Chapuceé el problema como pude para intentar que el pistón no saltara del todo y ya no pude tocar la maneta trasera en todo el recorrido. Mi objetivo de bajar a toda velocidad se convirtió en una lenta caída hasta el Paular, tirando de las riendas de la bicicleta para que no se embalara. Cuando terminaba la bajada un coche se puso a mi altura y comenzó a darle al claxon. Me detuve para ver qué quería. Viajaban un sacerdote joven y una monjita ya entrada en años.
- “Perdona ¿Nos puedes decir cómo se llega a la Ermita de Begoña?”
- “¿Pero de dónde vienen ustedes?”
- “De Las Rozas”.
- “¿Y vienen por Navacerrada para ir hasta Miraflores?”

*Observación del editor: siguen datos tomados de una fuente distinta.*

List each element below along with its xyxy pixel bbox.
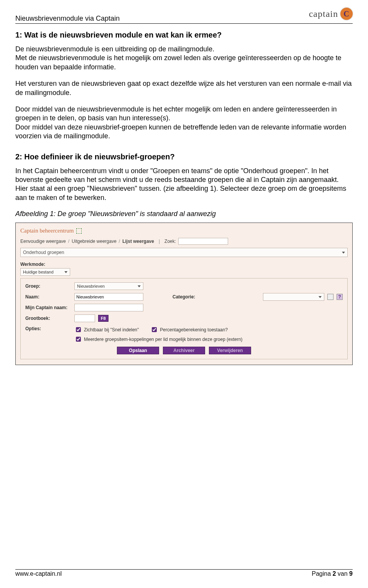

La subida de la Morcuera fue casi un descanso, después de una bajada incómoda sin frenos. Salió el sol durante unos pocos kilómetros, e incluso hizo un poquito de calor. Pero a la altura del desvío de la Cascada del Purgatorio, el cielo se volvió negro en unos pocos minutos y comenzó la tormenta más salvaje de todo el día, brutal, que me acompañó en los últimos kilómetros de subida y durante toda la bajada, primero por el pinar y más tarde por el robledal de Miraflores que tanto inspiró a Vicente Alexandre. Ese descenso volvió a ser tan terrible como el que había vivido por la mañana, en la Pedriza. Tenía las manos y los pies helados. Además el viento arreciaba en contra, y con fuerza. En Jacaranda, sin frenos, chorreando de nuevo, después de otro descenso peligroso con las zetas de la Morcuera convertidas en un reguero, decidí no lanzarme a por la Olla de San Blas. Se repetía lo sucedido antes en la Bola del Mundo. Era jugarse la vida.
El domingo, el sol, radiante, iluminaba toda la Sierra. Ella se reía me mí, caprichosa. Había conseguido que el día que elegí para mi aventura fuera el de peores condiciones climáticas desde el invierno. Pasé el día después con mi mujer y mis hijos, en Miraflores de la Sierra. Comimos unos caracoles, contemplamos el tronco del álamo negro, empeñado en resucitar con esas ramas verdes que crecen en su cima, y visitamos a la Virgen de Begoña, en recuerdo del curita y la monja perdidos del día anterior. Después, cenamos una hamburguesa de pollo en Soto. Creo que me lo merecía.
La Sierra no lo sabe, pero ahora, más que nunca, estoy ansioso por poseerla. Esta historia no se ha acabado todavía. Ella y yo quedamos citados para dentro de un año, por estas fechas, dos semanas antes del Solpao… o quizá antes.